For a creationist, the above narrative has only one major issue: the timeline. It’s very easy to adapt it to a Biblical chronology. After the Flood, as plants and animals were once more expanding throughout a new world, many were pre-adapted in anatomy or behavior to certain situations (or diversified early enough for such pre-adaptations to be available as they reached new territory). Most subsequent adaptation for yucca plants and yucca moths would be minimal. The yucca plants adapted to a primarily warmer, arid climate (some yuccas are still able to tolerate cooler temperatures and are not uncommon ornamentals), but lost nectivorous pollinators. The yucca moth ancestor was pre-adapted to lay eggs in woody monocots, and found the yucca plants a suitable site for oviposition (eventually losing their nectarivory). The process to pollination behavior may have been stepwise. The development of the tentacle appendage is the most interesting aspect. An evolutionary scenario would be forced to accept this as a fortunate but random event, but from a creationist perspective it is feasible to suggest that this may have been a triggered adaptation. The genetic template was already present. Dr. Randy Guliuzza has suggested (in his Continuous Environmental Tracking hypothesis, e.g. Hennigan and Guliuzza 2019) that there may be a genetic mechanism which allows an organism to adapt rapidly to the environment. While I disagree with his general assessment that natural selection or other external pressures are of little effect, I don’t disagree that there is likely a genetic toolkit within an organism’s genome that can respond rapidly in certain situations to express a novel morphology or behavior. In any case, we can see that the yucca plant–yucca moth association is perfectly explainable as a post-Flood derivation. (And as there are numerous individual species involved on both side, the original physical adaptations probably occurred fairly quickly, with consequent speciation events occurring in lockstep for many pairings.)


Interestingly, the obligate mutualism seen here isn’t locked down as an ‘evolutionary dead end.’ One yucca species, Yucca aloifolia, was discovered to be fruiting without the tell-tale oviposition scars from yucca moths (Rentsch and Leebens-Mack 2014). Researchers discovered that European honeybees were effectively pollinating the flowers. It’s possible that natural variation on the part of any pollinators or the pollinatee may provide a way out of an obligate mutualistic relationship. There are also individual ‘cheater’ yucca moths that have moved from mutualism to parasitism (Tyre and Addicott 1993). These moths oviposit their eggs in yucca flowers without attempting to transfer pollen; some female moths even express vestigial tentacles unable to effectively handle pollen. It’s likely there are distinct species of such ‘cheaters’ within the yucca moth genera (Pellmyr, Leebens-Mack, and Huth 1996). It has also been suggested that some such ‘cheating’ may be a side effect of adaptation to use of a new resource (Pellmyr and Leebens-Mack 2000). This sort of adaptability works well within a creation biology framework, where kinds were created with the ability to adapt and diversify within a constantly-changing environment.



References



Ackerman, J. D. 1983. Specificity and mutual dependency of the orchid-euglossine bee interaction. Biological Journal of the Linnean Society 20: 301-314.

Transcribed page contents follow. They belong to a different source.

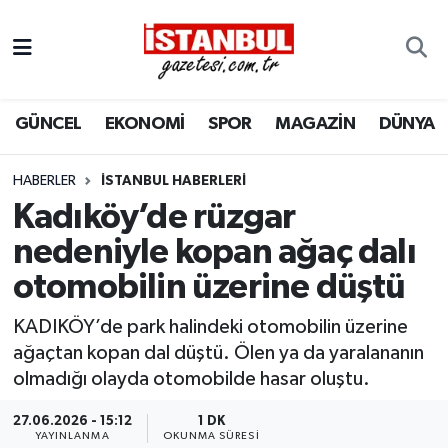
GÜNCEL
Nöbetçi Eczaneler
GÜNCEL
EKONOMİ
SPOR
MAGAZİN
DÜNYA
EKONOMİ
Hava Durumu
İSTANBUL
Trafik Durumu
HABERLER
İSTANBUL HABERLERI
Kadıköy’de rüzgar
DÜNYA
Süper Lig Puan Durumu ve Fikstür
nedeniyle kopan ağaç dalı
otomobilin üzerine düştü
SPOR
Tüm Manşetler
KADIKÖY’de park halindeki otomobilin üzerine
MAGAZİN
Son Dakika Haberleri
ağaçtan kopan dal düştü. Ölen ya da yaralananın
olmadığı olayda otomobilde hasar oluştu.
KÜLTÜR SANAT
Haber Arşivi
27.06.2026 - 15:12
1 DK
SAĞLIK
YAYINLANMA
OKUNMA SÜRESI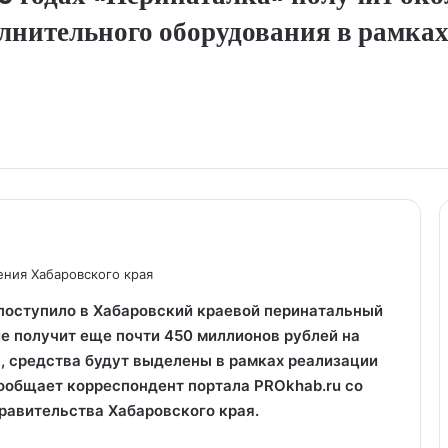
лнительного оборудования в рамках
ния Хабаровского края
поступило в Хабаровский краевой перинатальный
е получит еще почти 450 миллионов рублей на
, средства будут выделены в рамках реализации
ообщает корреспондент портала PROkhab.ru со
равительства Хабаровского края.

Hennigan, T., and R. Guliuzza. 2019. The Continuous Environmental Tracking hypothesis—application in seed dormancy and germination in forest ecosystems. Journal of Creation 33(2): 77-83.


Pellmyr, O., and C. J. Huth. 1994. Evolutionary stability of mutualism between yuccas and yucca moths. Nature 372(17): 257-260.

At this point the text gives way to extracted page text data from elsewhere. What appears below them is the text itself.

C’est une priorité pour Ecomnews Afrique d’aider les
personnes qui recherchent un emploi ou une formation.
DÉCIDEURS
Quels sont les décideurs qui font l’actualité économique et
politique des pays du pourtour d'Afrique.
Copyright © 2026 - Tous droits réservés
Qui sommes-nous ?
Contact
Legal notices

Pellmyr, O., and J. Leebens-Mack. 1999. Forty million years of mutualism: evidence for Eocene origin of the yucca-yucca moth association. Proceedings of the National Academy of Science 96: 9178-9184.


Pellmyr, O., and J. Leebens-Mack. 2000. Reversal of mutualism as a mechanism for adaptive radiation in yucca moths. The American Naturalist 156: S62-S76.


Pellmyr, O., and H. W. Krenn. 2002. Origin of a complex key innovation in an obligate insect–plant mutualism. Proceedings of the National Academy of Science 99(8): 5498-5502.


Pellmyr, O., and K. A. Segraves. 2003. Pollinator divergence within an obligate mutualism: two yucca moth species (Lepidoptera; Prodoxidae: Tegeticula) on the Joshua tree (Yucca brevifolia; Agavaceae). Annals of the Entomological Society of America 96(6): 716-722.


Pellmyr, O., J. Leebens-Mack, and C. J. Huth. 1996. Non-mutualistic yucca moths and their evolutionary consequences. Nature 380(March 14): 155-156.


Pellmyr, O., J. N. Thompson, J. M. Brown, and R. G. Harrison. 1996. Evolution of pollination and mutualism in the yucca moth lineage. The American Naturalist 148(5): 827-847.


Ramírez, S. R., et al. 2007. Dating the origin of the Orchidaceae from a fossil orchid with its pollinator. Nature 448: 1042-1045.


Rentsch, J. D., and J. Leebens-Mack. 2014. Yucca aloifolia (Asparagaceae) opts out of an obligate pollination mutualism. American Journal of Botany 101(12): 2062-2067.


Tyre, A. J., and J. F. Addicott. 1993. Facultative non-mutualistic behaviour by an “obligate” mutualist: “cheating” by yucca moths. Oecologia 94: 173-175.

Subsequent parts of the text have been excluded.